# Iteration: the untold story

## Inside Python's Iteration Protocol

### Naomi Ceder
#### 2021-06-23 

#### Former chair, Python Software foundation

#### https://naomiceder.tech, @naomiceder**

### Iteration, the untold story

Description: How the iteration protocol works in Python

Topics:
* Intro/What makes iteration special in Python
* The iteration protocol
   * iterables - create a functioning iterable class (live coding)
   * iterators - create a functioning iterator class
   * generators - create a iterator with a generator function
* Conclusions & Questions

Level: This should be understandable for Python beginners and interesting for more advanced Pythonistas.

## Before we start 

This notebook can (will) be found at https://github.com/nceder/talks

*The Quick Python Book*, 3rd ed - http://bit.ly/quick-python (variables project is free)

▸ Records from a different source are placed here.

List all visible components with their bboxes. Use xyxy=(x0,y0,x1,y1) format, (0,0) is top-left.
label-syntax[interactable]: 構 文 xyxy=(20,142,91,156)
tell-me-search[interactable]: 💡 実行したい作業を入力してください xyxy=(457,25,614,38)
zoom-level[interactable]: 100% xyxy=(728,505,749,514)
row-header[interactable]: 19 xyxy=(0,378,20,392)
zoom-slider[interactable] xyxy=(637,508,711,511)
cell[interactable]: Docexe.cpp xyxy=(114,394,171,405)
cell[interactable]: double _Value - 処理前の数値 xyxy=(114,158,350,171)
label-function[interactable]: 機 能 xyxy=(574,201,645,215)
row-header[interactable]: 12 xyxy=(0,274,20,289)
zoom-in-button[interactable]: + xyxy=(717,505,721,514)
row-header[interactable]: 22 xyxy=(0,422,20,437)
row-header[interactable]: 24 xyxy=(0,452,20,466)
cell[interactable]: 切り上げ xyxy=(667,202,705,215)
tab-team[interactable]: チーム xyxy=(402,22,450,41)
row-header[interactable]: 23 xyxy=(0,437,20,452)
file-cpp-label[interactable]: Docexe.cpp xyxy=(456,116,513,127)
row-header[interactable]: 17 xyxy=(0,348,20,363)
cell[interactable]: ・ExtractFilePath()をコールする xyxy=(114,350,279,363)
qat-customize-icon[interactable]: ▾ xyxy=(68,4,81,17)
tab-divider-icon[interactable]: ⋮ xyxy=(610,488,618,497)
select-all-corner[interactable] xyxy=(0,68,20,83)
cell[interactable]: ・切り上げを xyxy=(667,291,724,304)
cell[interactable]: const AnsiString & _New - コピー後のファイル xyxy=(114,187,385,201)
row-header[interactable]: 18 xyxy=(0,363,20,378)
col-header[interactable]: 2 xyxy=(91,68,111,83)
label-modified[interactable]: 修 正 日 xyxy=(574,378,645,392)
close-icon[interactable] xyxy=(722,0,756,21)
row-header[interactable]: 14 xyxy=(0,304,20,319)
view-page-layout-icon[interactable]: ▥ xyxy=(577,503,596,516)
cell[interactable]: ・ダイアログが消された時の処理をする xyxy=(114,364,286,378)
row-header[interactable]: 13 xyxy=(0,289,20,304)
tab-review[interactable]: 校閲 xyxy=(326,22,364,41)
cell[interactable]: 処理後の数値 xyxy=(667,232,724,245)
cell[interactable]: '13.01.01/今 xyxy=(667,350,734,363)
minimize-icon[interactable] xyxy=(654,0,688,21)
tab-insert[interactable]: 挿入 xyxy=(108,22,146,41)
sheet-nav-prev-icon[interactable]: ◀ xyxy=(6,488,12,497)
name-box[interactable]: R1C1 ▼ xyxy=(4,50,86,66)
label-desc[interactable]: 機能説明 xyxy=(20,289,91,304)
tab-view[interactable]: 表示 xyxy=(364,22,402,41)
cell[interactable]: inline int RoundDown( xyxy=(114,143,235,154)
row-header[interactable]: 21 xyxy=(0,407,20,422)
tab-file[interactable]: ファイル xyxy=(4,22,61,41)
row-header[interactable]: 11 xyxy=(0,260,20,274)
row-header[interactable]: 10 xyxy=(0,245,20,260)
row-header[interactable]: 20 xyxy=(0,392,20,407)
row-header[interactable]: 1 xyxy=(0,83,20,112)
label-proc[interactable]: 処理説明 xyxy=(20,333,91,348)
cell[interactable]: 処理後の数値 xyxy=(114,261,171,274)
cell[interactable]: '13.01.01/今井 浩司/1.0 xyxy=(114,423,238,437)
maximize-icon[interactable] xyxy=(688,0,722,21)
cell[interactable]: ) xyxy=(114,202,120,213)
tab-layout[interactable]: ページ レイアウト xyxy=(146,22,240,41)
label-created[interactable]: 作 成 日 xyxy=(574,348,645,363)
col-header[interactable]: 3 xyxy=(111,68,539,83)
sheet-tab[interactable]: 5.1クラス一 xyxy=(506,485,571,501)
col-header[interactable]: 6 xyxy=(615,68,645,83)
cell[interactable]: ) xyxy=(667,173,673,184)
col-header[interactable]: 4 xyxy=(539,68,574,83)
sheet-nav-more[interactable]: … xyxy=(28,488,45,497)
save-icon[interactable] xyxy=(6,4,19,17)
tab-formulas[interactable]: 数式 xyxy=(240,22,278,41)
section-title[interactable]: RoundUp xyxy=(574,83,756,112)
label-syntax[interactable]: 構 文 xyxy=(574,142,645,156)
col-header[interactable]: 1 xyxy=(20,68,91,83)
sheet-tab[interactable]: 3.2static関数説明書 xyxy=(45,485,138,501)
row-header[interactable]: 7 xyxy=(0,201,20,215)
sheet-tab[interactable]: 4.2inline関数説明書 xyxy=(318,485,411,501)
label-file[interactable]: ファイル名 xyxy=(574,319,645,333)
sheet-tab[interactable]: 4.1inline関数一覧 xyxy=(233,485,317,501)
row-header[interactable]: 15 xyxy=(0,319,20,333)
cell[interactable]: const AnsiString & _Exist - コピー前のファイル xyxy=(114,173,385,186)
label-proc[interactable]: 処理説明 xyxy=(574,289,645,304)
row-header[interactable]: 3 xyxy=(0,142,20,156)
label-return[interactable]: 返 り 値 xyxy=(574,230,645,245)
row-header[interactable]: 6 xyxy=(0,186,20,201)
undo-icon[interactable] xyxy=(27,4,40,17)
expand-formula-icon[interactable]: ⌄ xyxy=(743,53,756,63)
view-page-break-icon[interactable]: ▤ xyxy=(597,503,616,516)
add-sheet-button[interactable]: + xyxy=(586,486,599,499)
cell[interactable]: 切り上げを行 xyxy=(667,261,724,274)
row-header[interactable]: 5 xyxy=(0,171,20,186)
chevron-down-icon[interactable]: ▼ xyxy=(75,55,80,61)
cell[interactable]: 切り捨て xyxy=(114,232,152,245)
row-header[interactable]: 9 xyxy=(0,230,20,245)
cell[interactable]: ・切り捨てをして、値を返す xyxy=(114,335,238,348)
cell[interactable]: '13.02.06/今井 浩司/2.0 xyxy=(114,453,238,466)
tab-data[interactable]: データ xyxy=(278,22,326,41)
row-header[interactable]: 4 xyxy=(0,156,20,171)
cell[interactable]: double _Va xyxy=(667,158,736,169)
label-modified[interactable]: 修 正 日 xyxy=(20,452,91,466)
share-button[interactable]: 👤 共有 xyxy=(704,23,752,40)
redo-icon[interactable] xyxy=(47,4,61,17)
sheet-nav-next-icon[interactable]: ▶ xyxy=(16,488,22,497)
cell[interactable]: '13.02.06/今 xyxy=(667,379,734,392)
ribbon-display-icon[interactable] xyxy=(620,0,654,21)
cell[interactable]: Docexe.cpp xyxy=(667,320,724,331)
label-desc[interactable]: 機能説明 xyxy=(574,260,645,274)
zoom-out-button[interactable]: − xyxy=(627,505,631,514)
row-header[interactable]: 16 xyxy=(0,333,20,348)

*Exploring Python Fundamentals*, Manning liveproject - https://www.manning.com/bundles/exploring-python-fundamentals-pt1-ser


## Iteration = repetition with code and data

## Iteration protocol

### “Python’s most powerful useful feature”

-- Dave Beazley, "[Iterations of Evolution: The Unauthorized Biography of the For-Loop](https://www.youtube.com/watch?v=2AXuhgid7E4)"

In [None]:
# for loop (Python style)
a_list = [1, 2, 3, 4]

for item in a_list:
    print(item)

## Obvious, right?

It wasn't always so obvious...

## It *used* to be surprising

### Python and `for` loops

The `for` statement in Python differs a bit 
from what you may be
used to in C or Pascal.  Rather than always iterating over an
arithmetic progression of numbers (like in Pascal), or leaving the user
completely free in the iteration test and step (as C), Python's for 
statement iterates over the items of any sequence (e.g., a list
or a string), in the order that they appear in the sequence.

-- Python V 1.1 Docs, 1994

### And it works the same for different types
* `for key in a_dictionary:`
* `for char in a_string:`
* `for record in query_results:`
* `for line in a_file:`

etc...

## How does that work?

* **How does a `for` loop know the “next” item?**
* **How can `for` loops use so many different types?**
* **What makes an object “work” in a `for` loop?**

## Iteration protocol

* iteration in Python relies on a **protocol**, not types (from Python 2.2)
* It's a good example of Python's “duck typing” - anything that follows the protocol can be iterated over

### Iteration Protocol: 
* for iteration you need an **iterable** object
* and an **iterator** (which Python usually handles for you)

## iterable

An object capable of returning its members **one at a time.** Examples of iterables include **all sequence types** (such as `list`, `str`, and `tuple`) and **some non-sequence types** like `dict`, file objects, and objects of any **classes you define** with an **`__iter__()`** method or with a **`__getitem__()`** method that implements Sequence semantics.

Iterables can be used in a `for` loop and in many other places where a sequence is needed (`zip()`, `map()`, …). When an iterable object is passed as an argument to the built-in function `iter()`, it returns an **iterator** for the object. This iterator is good for **one pass** over the set of values. When using iterables, it is usually **not necessary to call `iter()`** or deal with iterator objects yourself. The `for` statement **does that automatically for you,** creating a **temporary unnamed variable** to hold the iterator for the duration of the loop. *See also iterator, sequence, and generator.*

--Python glossary

## Iterable
* returns members one at a time
* e.g, `list`, `str`, `tuple` (sequence types)
* any class with `__iter__()` method that returns iterator
* **or** any class with `__getitem__()` with sequence semantics
* `for` statement creates an unnamed iterator from iterable automatically

### An iterable...

must return an iterator when the `iter()` function is called on it.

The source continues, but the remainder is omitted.